Ajustant sa coiffure, elle fit pivoter son buste imposant vers Guimard.
- Philippe, fit-elle d’une voix de gorge. Merci pour ce dîner. C’était parfait, comme d’habitude.
Avec un grognement, notre hôte ouvrit la baie vitrée. Au dehors, la pluie continuait à bastonner le paysage dans un concert de buissons violentés. Du menton, notre imposante amie fit un signe à Emeline. Celle-ci se leva en s’étirant, nous gratifia d’un au revoir (ô combien) gracieux et le duo quitta le salon sur un dernier signe de tête. Je pris congé à mon tour et me retrouvais devant la maison avec Soleimani. Nous nous serrâmes la main en silence et je regardais sa fine silhouette disparaître dans les ténèbres. Pendant quelques secondes, je laissais la pluie fouetter ma parka. Cette histoire avait eu le don de me laisser face au néant.
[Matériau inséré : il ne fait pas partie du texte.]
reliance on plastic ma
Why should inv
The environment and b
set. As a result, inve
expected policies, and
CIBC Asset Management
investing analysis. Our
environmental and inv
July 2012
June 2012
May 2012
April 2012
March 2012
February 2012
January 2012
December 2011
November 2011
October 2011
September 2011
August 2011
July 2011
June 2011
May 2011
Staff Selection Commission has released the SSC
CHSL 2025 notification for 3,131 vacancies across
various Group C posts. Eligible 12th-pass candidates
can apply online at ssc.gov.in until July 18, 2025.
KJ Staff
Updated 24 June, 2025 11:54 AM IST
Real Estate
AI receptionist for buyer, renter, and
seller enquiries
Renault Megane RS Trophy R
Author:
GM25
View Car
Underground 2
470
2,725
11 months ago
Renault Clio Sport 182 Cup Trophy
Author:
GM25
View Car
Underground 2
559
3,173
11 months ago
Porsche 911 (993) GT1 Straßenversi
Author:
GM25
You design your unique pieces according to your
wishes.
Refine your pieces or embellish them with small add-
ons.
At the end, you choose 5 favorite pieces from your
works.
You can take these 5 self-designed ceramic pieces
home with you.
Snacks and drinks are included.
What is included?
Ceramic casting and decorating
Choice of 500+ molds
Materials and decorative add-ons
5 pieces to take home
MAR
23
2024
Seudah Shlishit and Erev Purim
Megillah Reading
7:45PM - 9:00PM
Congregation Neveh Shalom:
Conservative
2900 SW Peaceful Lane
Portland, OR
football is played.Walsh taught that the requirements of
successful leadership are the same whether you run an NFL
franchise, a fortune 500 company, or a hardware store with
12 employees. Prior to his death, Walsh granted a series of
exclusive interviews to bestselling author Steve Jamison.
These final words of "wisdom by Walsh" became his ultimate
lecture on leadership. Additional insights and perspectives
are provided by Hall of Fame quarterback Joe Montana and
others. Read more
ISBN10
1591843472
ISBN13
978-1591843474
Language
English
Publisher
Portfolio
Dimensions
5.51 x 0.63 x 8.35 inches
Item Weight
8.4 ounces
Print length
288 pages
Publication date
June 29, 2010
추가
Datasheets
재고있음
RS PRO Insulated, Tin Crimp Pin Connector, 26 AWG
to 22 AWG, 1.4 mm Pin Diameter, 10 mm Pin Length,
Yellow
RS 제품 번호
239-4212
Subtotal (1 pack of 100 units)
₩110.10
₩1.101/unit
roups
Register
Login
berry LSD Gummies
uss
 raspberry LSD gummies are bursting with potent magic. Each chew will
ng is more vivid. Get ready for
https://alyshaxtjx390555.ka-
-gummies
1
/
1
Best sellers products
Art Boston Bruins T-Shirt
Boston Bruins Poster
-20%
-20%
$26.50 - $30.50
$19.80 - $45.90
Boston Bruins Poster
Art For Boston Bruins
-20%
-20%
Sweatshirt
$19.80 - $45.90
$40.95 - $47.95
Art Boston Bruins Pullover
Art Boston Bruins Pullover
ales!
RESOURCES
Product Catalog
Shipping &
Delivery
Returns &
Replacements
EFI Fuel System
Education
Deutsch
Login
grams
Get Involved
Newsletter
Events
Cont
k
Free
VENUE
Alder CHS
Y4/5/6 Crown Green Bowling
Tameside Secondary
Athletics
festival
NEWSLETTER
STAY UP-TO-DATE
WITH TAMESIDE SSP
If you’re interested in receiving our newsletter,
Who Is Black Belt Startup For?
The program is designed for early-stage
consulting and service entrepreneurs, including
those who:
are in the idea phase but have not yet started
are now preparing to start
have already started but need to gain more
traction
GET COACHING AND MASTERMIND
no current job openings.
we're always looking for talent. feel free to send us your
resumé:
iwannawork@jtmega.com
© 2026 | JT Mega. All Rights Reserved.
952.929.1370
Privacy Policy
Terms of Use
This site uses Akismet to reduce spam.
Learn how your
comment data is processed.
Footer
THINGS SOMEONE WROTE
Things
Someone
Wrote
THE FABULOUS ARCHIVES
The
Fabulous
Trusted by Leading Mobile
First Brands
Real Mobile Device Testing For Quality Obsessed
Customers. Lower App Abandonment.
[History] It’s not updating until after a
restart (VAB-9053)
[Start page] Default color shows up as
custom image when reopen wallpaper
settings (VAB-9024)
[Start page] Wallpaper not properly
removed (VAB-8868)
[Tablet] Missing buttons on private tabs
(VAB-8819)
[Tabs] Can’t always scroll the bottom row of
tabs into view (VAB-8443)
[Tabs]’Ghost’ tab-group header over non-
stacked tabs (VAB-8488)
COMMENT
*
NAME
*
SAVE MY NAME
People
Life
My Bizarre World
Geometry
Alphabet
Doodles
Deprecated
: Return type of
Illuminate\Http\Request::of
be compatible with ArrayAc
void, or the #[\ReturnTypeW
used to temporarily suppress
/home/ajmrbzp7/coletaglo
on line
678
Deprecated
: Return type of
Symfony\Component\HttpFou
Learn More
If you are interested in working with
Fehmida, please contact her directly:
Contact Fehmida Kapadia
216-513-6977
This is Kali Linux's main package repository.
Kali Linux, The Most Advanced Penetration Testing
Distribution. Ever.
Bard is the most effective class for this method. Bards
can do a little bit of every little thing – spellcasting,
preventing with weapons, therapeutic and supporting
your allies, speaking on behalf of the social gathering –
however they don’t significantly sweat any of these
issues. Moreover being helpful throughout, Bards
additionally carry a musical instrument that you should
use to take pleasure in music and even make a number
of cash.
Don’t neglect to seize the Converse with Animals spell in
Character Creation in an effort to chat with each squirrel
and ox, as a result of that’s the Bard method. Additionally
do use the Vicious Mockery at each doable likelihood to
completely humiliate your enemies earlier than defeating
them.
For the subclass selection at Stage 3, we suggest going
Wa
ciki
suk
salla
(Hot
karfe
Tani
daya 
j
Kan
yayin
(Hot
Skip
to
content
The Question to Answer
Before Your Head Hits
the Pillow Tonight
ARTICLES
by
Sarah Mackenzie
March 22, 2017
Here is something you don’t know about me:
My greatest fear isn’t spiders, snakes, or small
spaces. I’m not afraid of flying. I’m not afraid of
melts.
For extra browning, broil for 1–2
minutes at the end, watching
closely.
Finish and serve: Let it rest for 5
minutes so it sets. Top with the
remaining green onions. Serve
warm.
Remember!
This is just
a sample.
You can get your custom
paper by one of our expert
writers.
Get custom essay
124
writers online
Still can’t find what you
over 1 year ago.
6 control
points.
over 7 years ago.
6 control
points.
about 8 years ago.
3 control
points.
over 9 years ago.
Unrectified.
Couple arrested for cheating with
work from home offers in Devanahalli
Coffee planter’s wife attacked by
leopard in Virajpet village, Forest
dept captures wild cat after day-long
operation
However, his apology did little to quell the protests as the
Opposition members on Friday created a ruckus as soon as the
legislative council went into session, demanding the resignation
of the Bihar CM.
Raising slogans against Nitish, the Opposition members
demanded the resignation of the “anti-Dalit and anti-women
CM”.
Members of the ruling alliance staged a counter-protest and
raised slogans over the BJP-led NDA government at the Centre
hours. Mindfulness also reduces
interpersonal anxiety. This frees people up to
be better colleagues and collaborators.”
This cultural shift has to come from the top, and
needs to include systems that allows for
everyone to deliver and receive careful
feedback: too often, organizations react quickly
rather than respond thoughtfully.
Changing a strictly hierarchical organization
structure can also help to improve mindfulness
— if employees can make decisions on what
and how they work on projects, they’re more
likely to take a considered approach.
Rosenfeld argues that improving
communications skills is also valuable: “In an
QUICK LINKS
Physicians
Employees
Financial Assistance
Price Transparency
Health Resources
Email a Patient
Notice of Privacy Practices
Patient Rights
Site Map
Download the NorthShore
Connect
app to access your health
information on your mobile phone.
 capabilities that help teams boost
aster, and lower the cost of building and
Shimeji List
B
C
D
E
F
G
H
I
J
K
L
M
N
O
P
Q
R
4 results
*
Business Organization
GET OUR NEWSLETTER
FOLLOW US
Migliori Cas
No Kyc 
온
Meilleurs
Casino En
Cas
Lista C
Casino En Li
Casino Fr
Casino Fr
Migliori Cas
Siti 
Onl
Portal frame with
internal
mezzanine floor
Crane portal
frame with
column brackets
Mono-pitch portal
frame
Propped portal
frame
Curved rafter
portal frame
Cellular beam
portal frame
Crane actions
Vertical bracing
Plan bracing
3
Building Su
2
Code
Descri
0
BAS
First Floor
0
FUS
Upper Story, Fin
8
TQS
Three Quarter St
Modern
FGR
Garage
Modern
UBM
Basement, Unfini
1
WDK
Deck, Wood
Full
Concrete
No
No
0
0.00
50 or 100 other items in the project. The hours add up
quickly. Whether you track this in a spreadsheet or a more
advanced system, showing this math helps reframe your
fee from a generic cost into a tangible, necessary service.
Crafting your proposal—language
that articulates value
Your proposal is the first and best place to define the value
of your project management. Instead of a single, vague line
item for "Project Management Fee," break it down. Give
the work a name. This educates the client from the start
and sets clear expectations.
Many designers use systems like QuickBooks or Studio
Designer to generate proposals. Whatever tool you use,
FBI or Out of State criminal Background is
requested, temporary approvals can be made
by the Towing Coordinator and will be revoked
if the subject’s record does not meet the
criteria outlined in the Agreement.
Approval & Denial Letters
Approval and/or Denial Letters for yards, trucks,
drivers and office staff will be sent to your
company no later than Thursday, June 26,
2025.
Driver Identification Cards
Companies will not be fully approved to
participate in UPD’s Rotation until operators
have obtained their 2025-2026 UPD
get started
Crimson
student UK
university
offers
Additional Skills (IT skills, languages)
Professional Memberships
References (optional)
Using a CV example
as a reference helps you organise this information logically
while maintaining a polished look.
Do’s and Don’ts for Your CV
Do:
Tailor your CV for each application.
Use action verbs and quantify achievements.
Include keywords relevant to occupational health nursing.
Je regagnais ma maison en proie à des idées assez sombres. Une fois chez moi, je fis du café et allais m’asseoir devant la cheminée où une bûche solitaire achevait de se consumer. Si le décor était toujours là (un intérieur coquet et confortable ) le crépitement de la pluie sur le toit lui donnait un air sinistre. J’allais me lever pour quérir un peu de gnôle quand j’entendis mon portable sonner. Un sms d’Emeline m’y attendait sous la forme d’un poème assez leste qui m’invitait à la rejoindre au carrefour de la Croix Haute, là où les fayards gémissent sous le vent, juste au-dessus des murs de l’ancien cimetière.